Pour la première fois depuis très longtemps, la mer Baltique
n'est plus au cur d'une région de tumulte et de conflits.
Ces dernières années, elle est devenue un trait d'union
entre les pays qui l'entourent, ouvrant ainsi des perspectives et des
possibilités nouvelles à un pays comme le Danemark, qui
peut établir des liens de coopération étroits avec
ses voisins de l'autre rive de la Baltique.

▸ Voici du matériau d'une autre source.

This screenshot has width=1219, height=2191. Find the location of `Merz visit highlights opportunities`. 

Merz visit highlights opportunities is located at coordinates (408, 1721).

C'est en général quand elle a un contenu concret que la
coopération porte le plus de fruits. Tel a été un
des principes sous-tendant les accords bilatéraux de coopération
militaire conclus entre le ministre de la défense du Danemark et
cinq autres pays riverains de la Baltique. Le premier de ces accords a
été signé avec la Pologne, en octobre 1993, et des
accords similaires ont été conclus avec la Lettonie, la
Lituanie, l'Estonie et, pour finir, la Russie en 1994. Tous sont conçus
selon le même principe c'est-à-dire que dans le cadre de
ces accords, un exposé conjoint et détaillé du contenu
concret de la coopération bilatérale a lieu chaque année.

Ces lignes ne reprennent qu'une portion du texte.